Est-ce que Les secrets professionnels du docteur Apfelglück n'est pas, d'une certaine façon la conclusion et le chant du cygne de toute une période du cinéma comique français irrigué par les équipes mélangées d'Hara-Kiri (et de Charlie Hebdo), du Café de la Gare et du Splendid, qui portaient une veine de dérision, de sarcasme, d'outrance et qui ont donné leurs plus éclatantes comédies dans les quinze ans qui ont précédé le film à sketches multi-réalisé par Alessandro Capone, Stéphane Clavier, Hervé Palud, Mathias Ledoux et Thierry Lhermitte ? À partir de Vous n'aurez pas l'Alsace et la Lorraine de Coluche (1977) et surtout des merveilleux Bronzés (1978), c'est une suite de contes et récits déjantés. Il faut toutefois bien reconnaître que la plupart manquent totalement de qualité, que ce soient Les héros n'ont pas froid aux oreilles (1979), Elle voit des nains partout (1982), ou Les cigognes n'en font qu'à leur tête (1989). Et je ne cite que ce dont je me souviens.

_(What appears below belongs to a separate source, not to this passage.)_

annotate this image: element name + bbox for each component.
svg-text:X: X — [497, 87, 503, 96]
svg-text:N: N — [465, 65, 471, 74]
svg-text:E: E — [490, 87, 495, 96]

Tous ces films (je mets à l'écart les deux Bronzés, qui sont de petits chefs-d'œuvre) ont quelques qualités et d'immenses défauts. On y trouve des passages délicieux, fous furieux, hilarants et de longues séquences d'une vacuité absolue qui confinent au – et atteignent souvent le – foutage de gueule. On a la sensation d'assister aux retrouvailles d'une bande de chouettes copains qui passent entre eux de très bons moments et se régalent d'être ensemble pour retrouver des blagues à usage interne. Et après tout, ça doit être à peu près ça : on s'offre de bons moments entre vieux complices, on boit des coups, on fume des pétards, on saute des filles et ça bâtit tant bien que mal 90 minutes, un peu plus, un peu moins, subventionnées par le système généreux de financement du cinéma français. Pourquoi pas ?

J'ai l'air de faire le grognon et de me draper dans les vertueux oripeaux d'un comptable hépatique. Rien de ça ! Tout ça n'est pas vraiment du cinéma mais du café-théâtre filmé, évidemment, mais ça n'interdit pas le talent de s'exprimer. Il y a ici et là des séquences d'une vraie drôlerie, d'une drôlerie irrésistible ; le malheur est qu'elles sont souvent noyées au milieu de récits laborieux et languissants. C'est d'ailleurs un des reproches principaux qu'on doit faire à ces Secrets professionnels. Le film, si bref qu'il est (95 minutes), composé de quatre sketches principaux (avec ici et là quelques évasions, quelques broderies) tire souvent à la ligne et dilue beaucoup trop sa verve. Dans chacune des quatre histoires, même les plus réussies – le tournage d'un film et les mésaventures d'un jeu télévisé – il y a des lourdeurs, de nombreuses minutes qui pourraient être supprimées, des répétitions inutiles, une sorte de volonté obsessionnelle d'exploiter tous les recoins de la vis comica. Et donc ça manque souvent de ce rythme qui est le meilleur atout d'un film réussi, singulièrement d'un film comique.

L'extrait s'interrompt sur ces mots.